*Supplied records*:
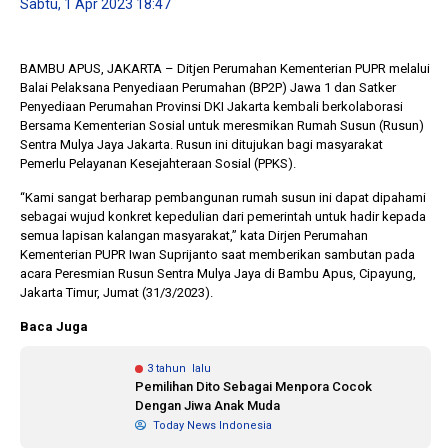
Sabtu, 1 Apr 2023 18:47
1 tahun lalu
10 bulan lalu
BAMBU APUS, JAKARTA – Ditjen Perumahan Kementerian PUPR melalui
Banyak Gugatan di
KPU Batalka
Balai Pelaksana Penyediaan Perumahan (BP2P) Jawa 1 dan Satker
Pilkada 2024, Legislator
Keputusan 
Penyediaan Perumahan Provinsi DKI Jakarta kembali berkolaborasi
Ragukan SDM Bawaslu
Capres-Caw
Bersama Kementerian Sosial untuk meresmikan Rumah Susun (Rusun)
Dirahasiaka
Sentra Mulya Jaya Jakarta. Rusun ini ditujukan bagi masyarakat
Pemerlu Pelayanan Kesejahteraan Sosial (PPKS).
“Kami sangat berharap pembangunan rumah susun ini dapat dipahami
sebagai wujud konkret kepedulian dari pemerintah untuk hadir kepada
semua lapisan kalangan masyarakat,” kata Dirjen Perumahan
Kementerian PUPR Iwan Suprijanto saat memberikan sambutan pada
acara Peresmian Rusun Sentra Mulya Jaya di Bambu Apus, Cipayung,
Jakarta Timur, Jumat (31/3/2023).
Baca Juga
3 tahun lalu
Pemilihan Dito Sebagai Menpora Cocok
Dengan Jiwa Anak Muda
Today News Indonesia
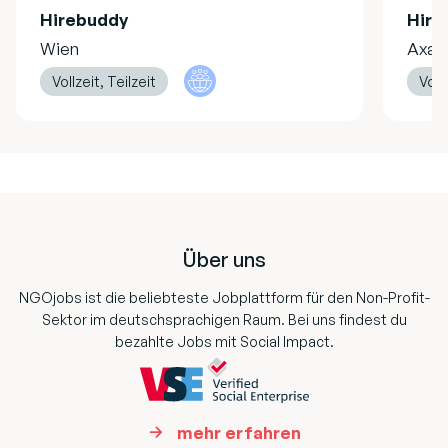
Hirebuddy
Hire
Wien
Axa
Vollzeit, Teilzeit
Vollz
Footer
Über uns
NGOjobs ist die beliebteste Jobplattform für den Non-Profit-
Sektor im deutschsprachigen Raum. Bei uns findest du
bezahlte Jobs mit Social Impact.
mehr erfahren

*About this exercise*: Set down the material above exactly as it reads, but not its pictures.

*Finished exercise*:
Sabtu, 1 Apr 2023 18:47
1 tahun lalu
10 bulan lalu
BAMBU APUS, JAKARTA – Ditjen Perumahan Kementerian PUPR melalui
Banyak Gugatan di
KPU Batalka
Balai Pelaksana Penyediaan Perumahan (BP2P) Jawa 1 dan Satker
Pilkada 2024, Legislator
Keputusan 
Penyediaan Perumahan Provinsi DKI Jakarta kembali berkolaborasi
Ragukan SDM Bawaslu
Capres-Caw
Bersama Kementerian Sosial untuk meresmikan Rumah Susun (Rusun)
Dirahasiaka
Sentra Mulya Jaya Jakarta. Rusun ini ditujukan bagi masyarakat
Pemerlu Pelayanan Kesejahteraan Sosial (PPKS).
“Kami sangat berharap pembangunan rumah susun ini dapat dipahami
sebagai wujud konkret kepedulian dari pemerintah untuk hadir kepada
semua lapisan kalangan masyarakat,” kata Dirjen Perumahan
Kementerian PUPR Iwan Suprijanto saat memberikan sambutan pada
acara Peresmian Rusun Sentra Mulya Jaya di Bambu Apus, Cipayung,
Jakarta Timur, Jumat (31/3/2023).
Baca Juga
3 tahun lalu
Pemilihan Dito Sebagai Menpora Cocok
Dengan Jiwa Anak Muda
Today News Indonesia
Hirebuddy
Hire
Wien
Axa
Vollzeit, Teilzeit
Vollz
Footer
Über uns
NGOjobs ist die beliebteste Jobplattform für den Non-Profit-
Sektor im deutschsprachigen Raum. Bei uns findest du
bezahlte Jobs mit Social Impact.
mehr erfahren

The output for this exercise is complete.